Understanding the dimensions of a box is crucial when trying to find its volume, surface area, or when creating dimensions based on a given volume. For a box, dimensions typically include:

• Length (L)
• Width (W)
• Height (H)

In the exercise, we are given a practical problem where we need to find these dimensions based on some relational information. The width (\( w \)) of the box is our base variable:

• The length is twice the width, so it can be expressed as \( 2w \).
• The height is 2 inches more than the width, represented as \( w + 2 \).

This approach of defining dimensions in terms of one variable simplifies solving the problem, especially when involving calculations of volume based on specified relationship constraints.

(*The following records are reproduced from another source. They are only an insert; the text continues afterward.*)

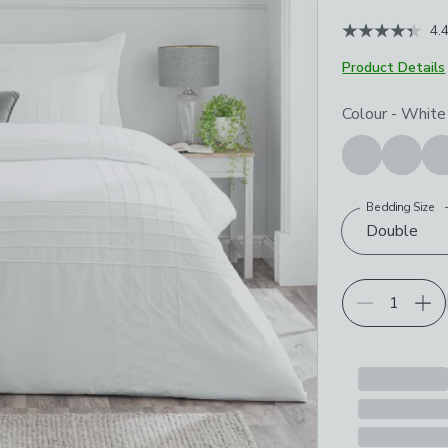
4.
Product Details
Choose your p
Colour
-
White
Bedding Size
Double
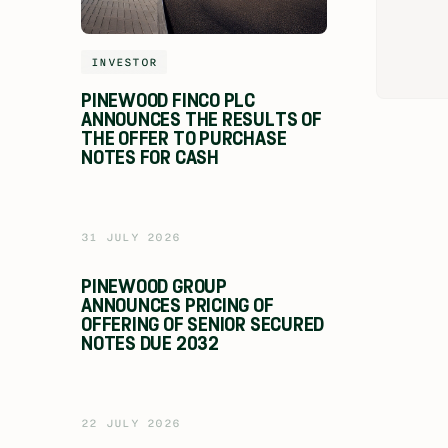
INVESTOR
PINEWOOD FINCO PLC
ANNOUNCES THE RESULTS OF
THE OFFER TO PURCHASE
NOTES FOR CASH
31 JULY 2026
PINEWOOD GROUP
ANNOUNCES PRICING OF
OFFERING OF SENIOR SECURED
NOTES DUE 2032
22 JULY 2026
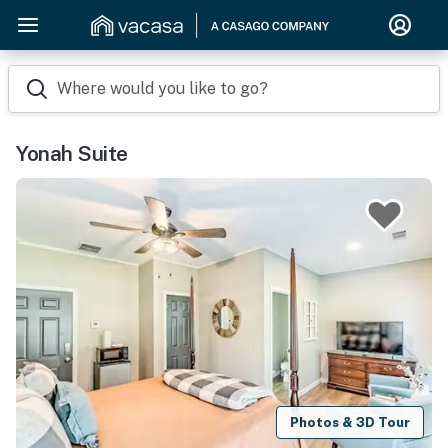
Where would you like to go?
Yonah Suite
Photos & 3D Tour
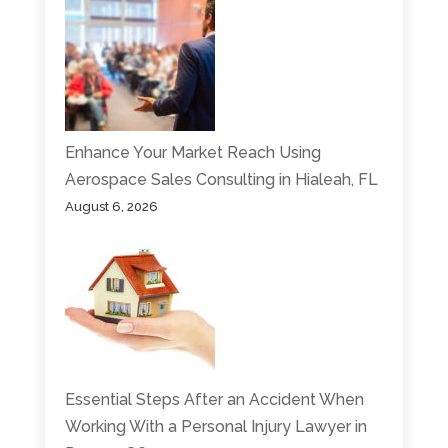
Enhance Your Market Reach Using
Aerospace Sales Consulting in Hialeah, FL
August 6, 2026
Essential Steps After an Accident When
Working With a Personal Injury Lawyer in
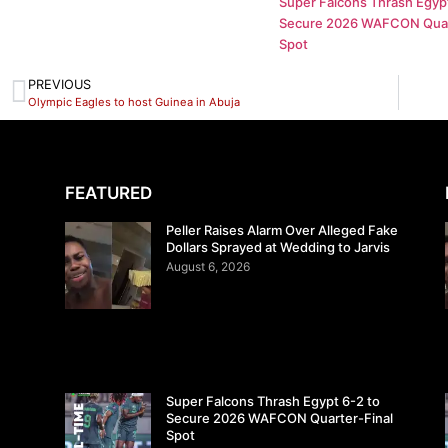
Super Falcons Thrash Egypt
Secure 2026 WAFCON Quar
Spot
PREVIOUS
Olympic Eagles to host Guinea in Abuja
FEATURED
Peller Raises Alarm Over Alleged Fake
Dollars Sprayed at Wedding to Jarvis
August 6, 2026
Super Falcons Thrash Egypt 6-2 to
Secure 2026 WAFCON Quarter-Final
Spot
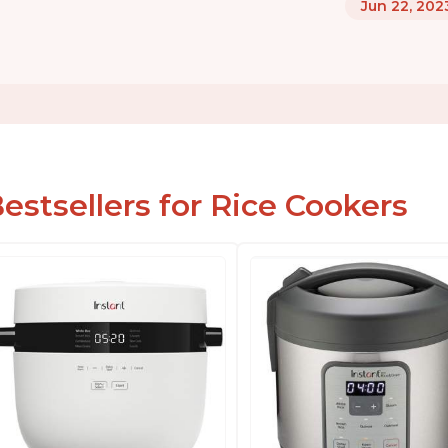
Jun 22, 202
estsellers for Rice Cookers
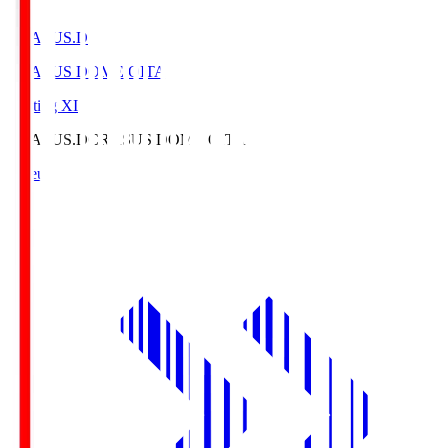
CRASUS.D
CRASUS DOME OITA
Starting XI
CRASUS.D
CRASUS DOME OITA
Lineup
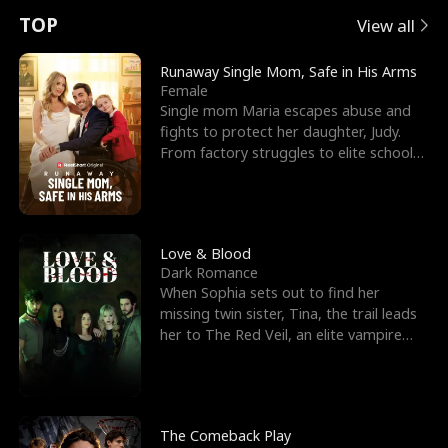
t
e
o
E
n
p
s
TOP
View all
u
e
r
x
e
e
Runaway Single Mom, Safe in His Arms
Female
r
s
c
'
l
Single mom Maria escapes abuse and
fights to protect her daughter, Judy.
n
R
e
s
l
From factory struggles to elite schools,
she faces enemie
o
i
s
B
f
g
t
e
t
h
h
s
Love & Blood
Dark Romance
h
t
e
t
When Sophia sets out to find her
missing twin sister, Tina, the trail leads
e
T
G
F
her to The Red Veil, an elite vampire
nightclub ruled
W
h
o
r
o
r
d
i
The Comeback Play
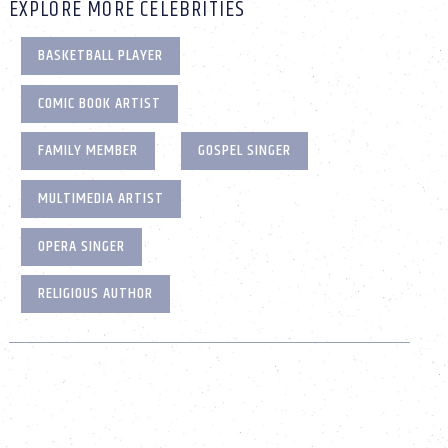
EXPLORE MORE CELEBRITIES
BASKETBALL PLAYER
COMIC BOOK ARTIST
FAMILY MEMBER
GOSPEL SINGER
MULTIMEDIA ARTIST
OPERA SINGER
RELIGIOUS AUTHOR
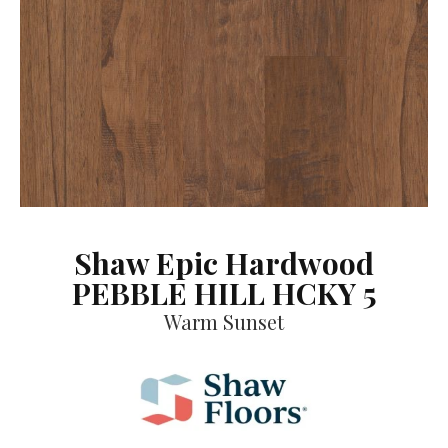
Shaw Epic Hardwood
PEBBLE HILL HCKY 5
Warm Sunset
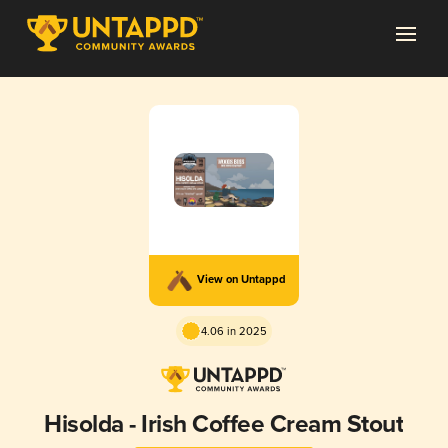
View on Untappd
4.06 in 2025
Hisolda - Irish Coffee Cream Stout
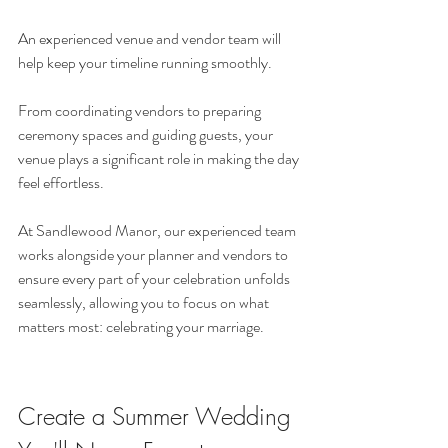
An experienced venue and vendor team will 
help keep your timeline running smoothly.
From coordinating vendors to preparing 
ceremony spaces and guiding guests, your 
venue plays a significant role in making the day 
feel effortless.
At Sandlewood Manor, our experienced team 
works alongside your planner and vendors to 
ensure every part of your celebration unfolds 
seamlessly, allowing you to focus on what 
matters most: celebrating your marriage.
Create a Summer Wedding 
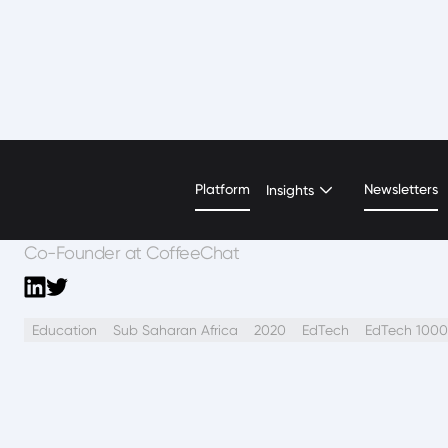
Akua Nyame-Mensa
Platform
Newsletters
Insights
Co-Founder at CoffeeChat
Education
Sub Saharan Africa
2020
EdTech
EdTech 1000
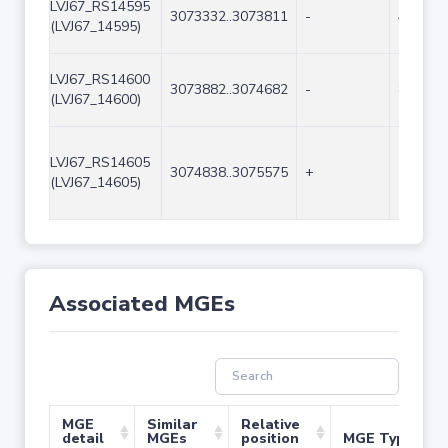
LVJ67_RS14595
3073332..3073811
-
480
(LVJ67_14595)
LVJ67_RS14600
3073882..3074682
-
801
(LVJ67_14600)
LVJ67_RS14605
3074838..3075575
+
738
(LVJ67_14605)
Associated MGEs
MGE
Similar
Relative
detail
MGEs
position
MGE Type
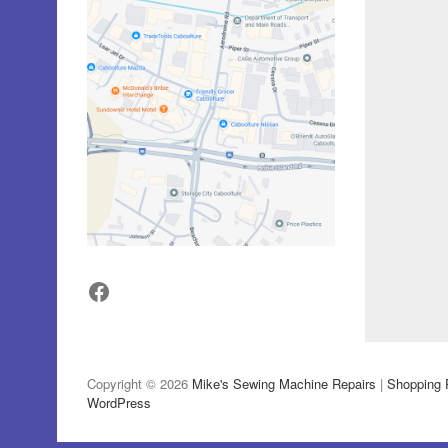
Facebook
Copyright © 2026
Mike's Sewing Machine Repairs
|
Shopping 
WordPress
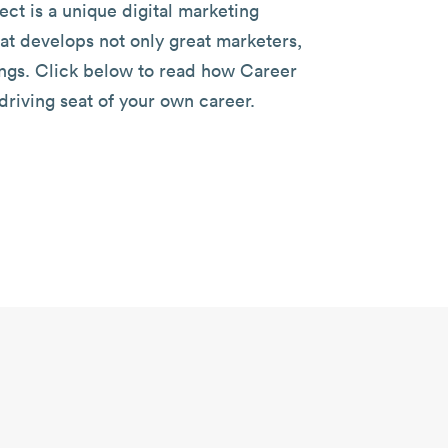
ect is a unique digital marketing
at develops not only great marketers,
ngs. Click below to read how Career
driving seat of your own career.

Cubic equations play a key role when calculating dimensions if we're given volume. A cubic equation is a polynomial of degree three. For any box dimensional problem involving volume, like this one, the resulting equation from the volume formula is a cubic equation.Here, the starting volume equation is:\[V = \text{length} \times \text{width} \times \text{height}\]Substituting the expressions from our relationship gives:\[2w \times w \times (w + 2) = 192\]Simplifying this yields the cubic equation:\[2w^3 + 4w^2 = 192\]To work with it more easily, we divide by 2:\[w^3 + 2w^2 = 96\]Cubic equations like this might seem complex, but they track the relationships of three-dimensional spaces, crucial when seeking unknown lengths, widths, and heights.

Solving a cubic equation often involves trying different values to find a solution, especially when the equation isn't easily factored. Given the problem's constraint and knowing the equation:\[w^3 + 2w^2 = 96\]You can try potential solutions for \( w \) iteratively. In this exercise, when testing \( w = 4 \), you calculate:\[4^3 + 2(4^2) = 64 + 32 = 96\]Thus solving the equation as true.This method known as 'trial and error' or synthetic division is practical for solving cubic problems in educational settings. Once \( w \) is found, it’s easy to calculate other dimensions using their simple relationships:

• Length = \( 2w \)
• Height = \( w + 2 \)

This efficient approach helps deepen understanding of how dimensions relate and ensures the solutions satisfy the initial conditions of the volume.